China has less government debt than developed countries, but more corporate debt (154% in China vs 75% in US and 58% in Germany). This is because equity capital markets are underdeveloped & the percentage of equity vs. debt fundraising is low (total equity markets just ~7Trn RMB).
There's also the rapid growth of SOEs vs private companies. After 2008, SOEs grew a lot but less efficiently than private companies, so the capital they took up did not translate to corresponding increases in income. From 1998-2007, SOE assets only grew 1.6x, but from 2008-2017, 4.4x (debt increased 4.7x, and grew from 78% to 144% of GDP). Profits as % of GDP decreased from 4.2% to 3.9%, revenues from 72% to 65%.
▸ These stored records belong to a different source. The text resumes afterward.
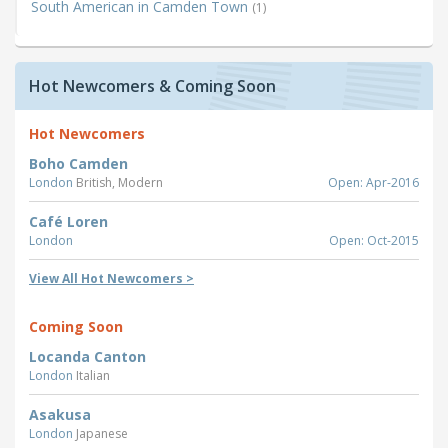
South American in Camden Town
(1)
Hot Newcomers & Coming Soon
Hot Newcomers
Boho Camden
London
British, Modern
Open: Apr-2016
Café Loren
London
Open: Oct-2015
View All Hot Newcomers >
Coming Soon
Locanda Canton
London
Italian
Asakusa
London
Japanese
Real Estate industry debt is also a problem, partly because it drives so much of GDP growth (30% in 2013) and accounts for so much of GDP (30 in 2013). In developed countries, developers cannot borrow money to buy land, but in China, they can. By 2018, debt from the real estate industry was 75% of GDP, and lots from shadow banking & other unregulated channels. And pre-sales and personal mortgages account for 50% of cash on hand. But as soon as housing sales decline, this entire capital chain can break down, such as we see with Evergrande. And if real estate companies start having debt crises, it will also hit the financial system and the economy as a whole. Since local governments also rely on selling land for their revenues, this also affects their credit. Thus in August 2020, the central government put out rules on how real estate companies cannot get debt to buy land.
A final point is foreign debt. These real estate companies have no foreign revenue but $174Bn in foreign currency debt. That is also a risk & the NDRC has restricted this since 2019.
Overall, Chinese companies have a heavy debt burden and limited ability to deal with risk. If there is a crisis, then there is risk of default.